Pero el bitcoin tiene su propia narrativa independiente. La aprobación de los fondos cotizados (ETF) en enero de 2024, el efecto del halving de 2025 y el crecimiento continuado de las posiciones institucionales son variables estructurales de oferta y demanda que no desaparecerán por una subida de tipos. En 2023, con los tipos de la Reserva Federal en máximos, el BTC pasó de 16.000 a más de 40.000 dólares. La dirección de los tipos importa, pero nunca ha sido el único factor de valoración.

 

La Reserva Federal de la era Warsh: ¿en qué se diferencia de Powell?

Esta es la tercera reunión del FOMC desde que Kevin Warsh preside la Reserva Federal, pero la primera en la que se mueven los tipos. En las dos anteriores (junio y julio) optó por no actuar, aunque en la reunión de julio ya hubo tres miembros que votaron a favor de subir los tipos.

Hay dos diferencias notables entre Warsh y Powell:

Warsh se niega a dar guía futura al mercado. La Reserva Federal de la era Powell anticipaba sus próximos pasos mediante ajustes sutiles del lenguaje; Warsh rechaza explícitamente esa práctica. Esto significa que cada reunión del FOMC puede convertirse en un momento de suspense y que la volatilidad del mercado aumentará estructuralmente.

Se centra más en la inflación que en el empleo.
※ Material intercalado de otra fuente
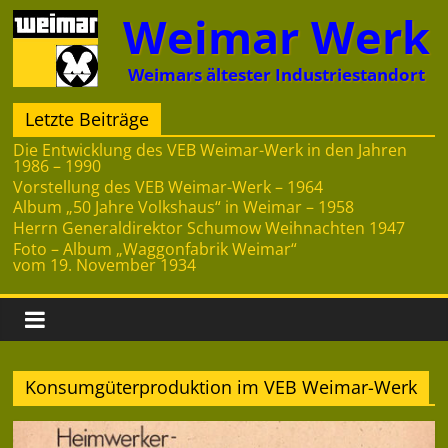
Zum
Weimar Werk
Inhalt
springen
Weimars ältester Industriestandort
Letzte Beiträge
Die Entwicklung des VEB Weimar-Werk in den Jahren
1986 – 1990
Vorstellung des VEB Weimar-Werk – 1964
Album „50 Jahre Volkshaus“ in Weimar – 1958
Herrn Generaldirektor Schumow Weihnachten 1947
Foto – Album „Waggonfabrik Weimar“
vom 19. November 1934
Konsumgüterproduktion im VEB Weimar-Werk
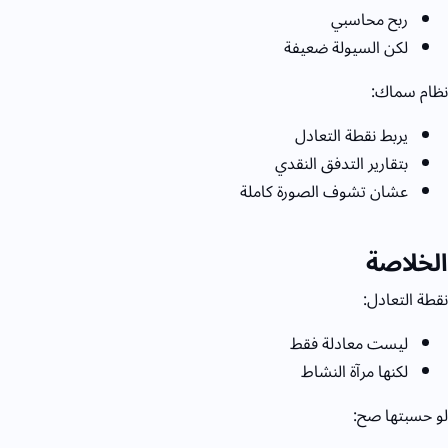
ربح محاسبي
لكن السيولة ضعيفة
نظام سماك:
يربط نقطة التعادل
بتقارير التدفق النقدي
عشان تشوف الصورة كاملة
الخلاصة
نقطة التعادل:
ليست معادلة فقط
لكنها مرآة النشاط
لو حسبتها صح:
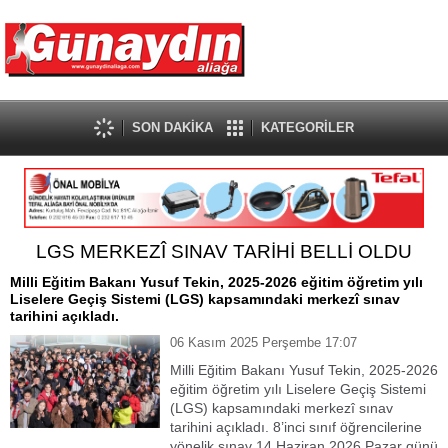
SON DAKİKA
KATEGORİLER
LGS MERKEZÎ SINAV TARİHİ BELLİ OLDU
Milli Eğitim Bakanı Yusuf Tekin, 2025-2026 eğitim öğretim yılı
Liselere Geçiş Sistemi (LGS) kapsamındaki merkezî sınav
tarihini açıkladı.
06 Kasım 2025 Perşembe 17:07
Milli Eğitim Bakanı Yusuf Tekin, 2025-2026
eğitim öğretim yılı Liselere Geçiş Sistemi
(LGS) kapsamındaki merkezî sınav
tarihini açıkladı. 8’inci sınıf öğrencilerine
yönelik sınav 14 Haziran 2026 Pazar günü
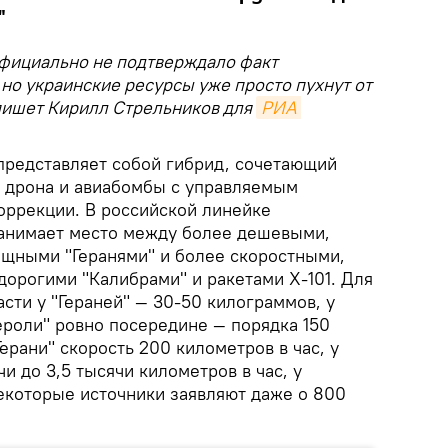
"
фициально не подтверждало факт
но украинские ресурсы уже просто пухнут от
пишет Кирилл Стрельников для
РИА 
 представляет собой гибрид, сочетающий
, дрона и авиабомбы с управляемым
оррекции. В российской линейке
занимает место между более дешевыми,
щными "Геранями" и более скоростными,
орогими "Калибрами" и ракетами Х‑101. Для
асти у "Гераней" — 30-50 килограммов, у
ероли" ровно посередине — порядка 150
ерани" скорость 200 километров в час, у
и до 3,5 тысячи километров в час, у
екоторые источники заявляют даже о 800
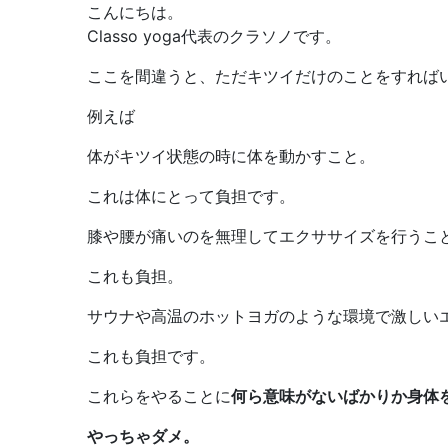
こんにちは。
Classo yoga代表のクラソノです。
ここを間違うと、ただキツイだけのことをすれば
例えば
体がキツイ状態の時に体を動かすこと。
これは体にとって負担です。
膝や腰が痛いのを無理してエクササイズを行うこ
これも負担。
サウナや高温のホットヨガのような環境で激しい
これも負担です。
これらをやることに
何ら意味がないばかりか身体
やっちゃダメ。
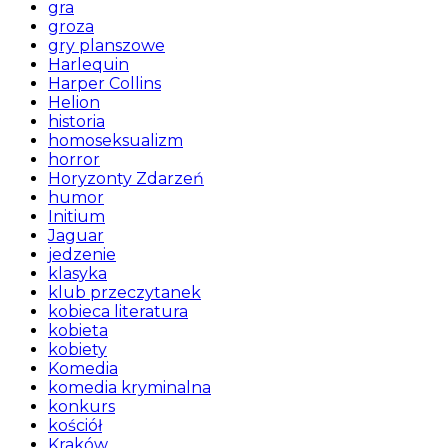
gra
groza
gry planszowe
Harlequin
Harper Collins
Helion
historia
homoseksualizm
horror
Horyzonty Zdarzeń
humor
Initium
Jaguar
jedzenie
klasyka
klub przeczytanek
kobieca literatura
kobieta
kobiety
Komedia
komedia kryminalna
konkurs
kościół
Kraków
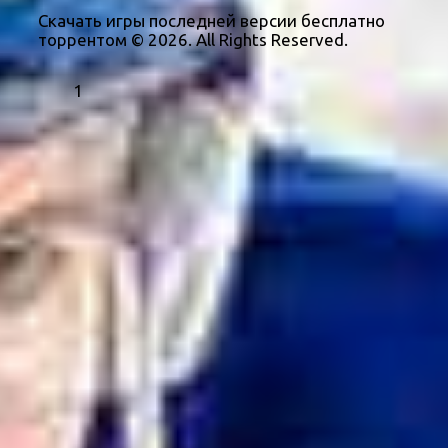
Скачать игры последней версии бесплатно
торрентом © 2026. All Rights Reserved.
1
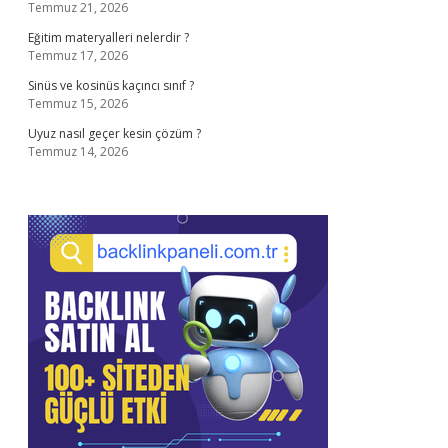
Temmuz 21, 2026
Eğitim materyalleri nelerdir ?
Temmuz 17, 2026
Sinüs ve kosinüs kaçıncı sınıf ?
Temmuz 15, 2026
Uyuz nasıl geçer kesin çözüm ?
Temmuz 14, 2026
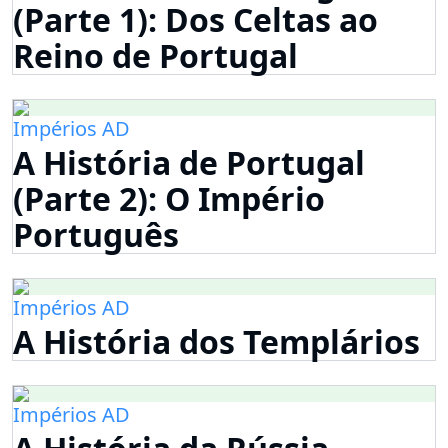
(Parte 1): Dos Celtas ao
Reino de Portugal
Impérios AD
A História de Portugal
(Parte 2): O Império
Português
Impérios AD
A História dos Templários
Impérios AD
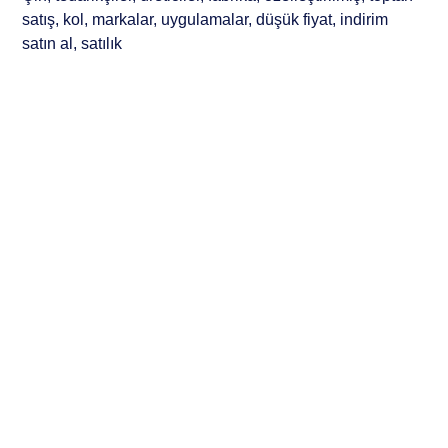
satış, kol, markalar, uygulamalar, düşük fiyat, indirim
satın al, satılık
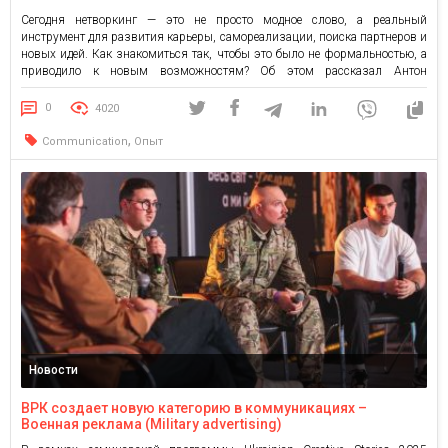
Сегодня нетворкинг — это не просто модное слово, а реальный
инструмент для развития карьеры, самореализации, поиска партнеров и
новых идей. Как знакомиться так, чтобы это было не формальностью, а
приводило к новым возможностям? Об этом рассказал Антон
Ковалишин, Senior PR Manager в Raiffeisen Bank, во время встречи UK
comms club. Антон — настоящий мастер нетворкинга: […]
0
4020
,
Communication
Опыт
Новости
ВРК создает новую категорию в коммуникациях –
Военная реклама (Military advertising)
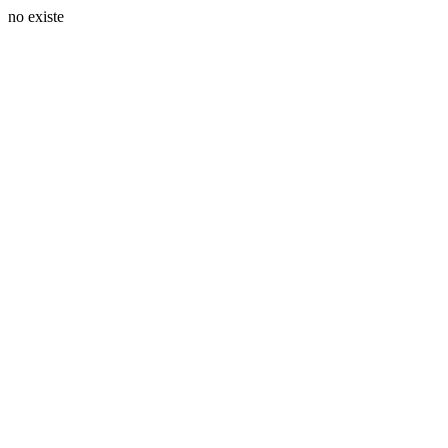
no existe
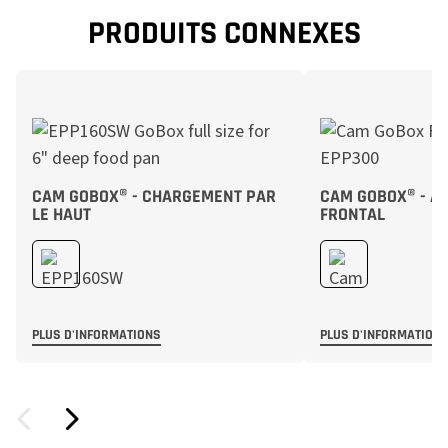
PRODUITS CONNEXES
CAM GOBOX® - CHARGEMENT PAR
CAM GOBOX® - À
LE HAUT
FRONTAL
PLUS D'INFORMATIONS
PLUS D'INFORMATION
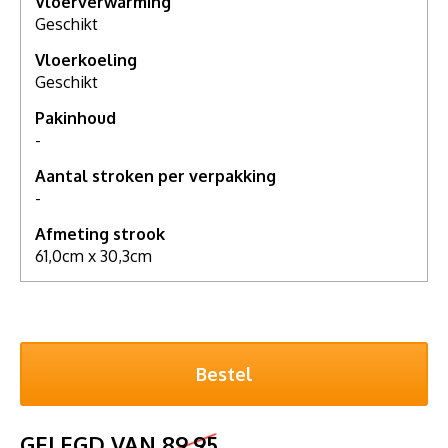
Vloerverwarming
Geschikt
Vloerkoeling
Geschikt
Pakinhoud
-
Aantal stroken per verpakking
-
Afmeting strook
61,0cm x 30,3cm
GELEGD VAN
89,95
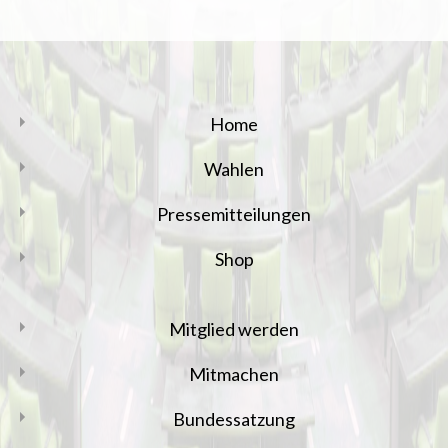
Home
Wahlen
Pressemitteilungen
Shop
Mitglied werden
Mitmachen
Bundessatzung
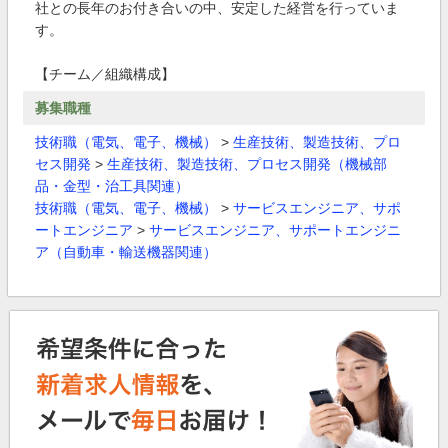
社との長年のお付き合いの中、安定した経営を行っていま
す。
【チーム／組織構成】
募集職種
技術職（電気、電子、機械）
>
生産技術、製造技術、プロ
セス開発
>
生産技術、製造技術、プロセス開発（機械部
品・金型・治工具関連）
技術職（電気、電子、機械）
>
サービスエンジニア、サポ
ートエンジニア
>
サービスエンジニア、サポートエンジニ
ア（自動車・輸送機器関連）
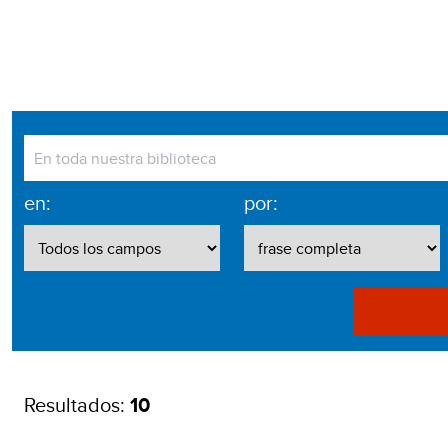
en:
por:
Resultados:
10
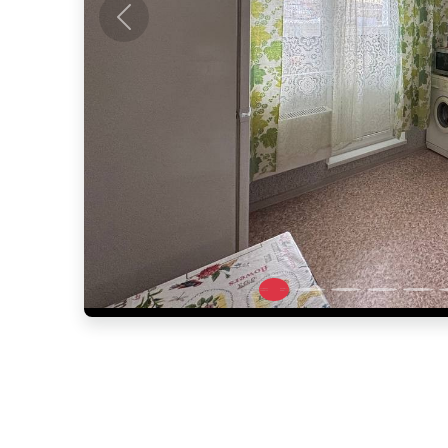
Предыдущее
Powell, durante el ciclo de subidas de 2021-2022, insistió repetidamente en el «doble mandato» y tendía a ralentizar el endurecimiento cuando los datos de empleo empeoraban. La rueda de prensa de Warsh de hoy se centró casi por completo en la inflación y apenas mencionó la fortaleza del mercado laboral. Esto sugiere que, incluso si los datos de empleo se debilitaran en el futuro, Warsh no giraría necesariamente tan rápido como Powell.

Cuando se le preguntó si Trump había influido en la decisión de subir los tipos, Warsh lo negó rotundamente. Trump ha presionado repetidamente a la Reserva Federal para que baje los tipos durante todo su segundo mandato, y la decisión de hoy lleva los tipos en la dirección contraria. Este pulso está lejos de terminar.

En los últimos dos años, muchos inversores han posicionado sus carteras como si la bajada de tipos fuera una tendencia irreversible. Han alargado la duración de sus carteras, han aumentado los múltiplos de valoración y han incrementado el apalancamiento. La subida de hoy quiebra ese supuesto. Si la inflación tarda realmente hasta 2029 en volver al 2%, como prevé el gráfico de puntos, el entorno de tipos de los próximos tres años será mucho más complejo que el ciclo de recortes de 2024-2025.

Para los inversores, la conclusión central es una sola: no apuesten por la dirección de los tipos; cúbranse contra la volatilidad de los tipos. En un mundo con inflación persistente, una economía que no está débil y un presidente de la Reserva Federal que se niega a dar guía futura, cada reunión del FOMC puede cambiar la referencia de valoración.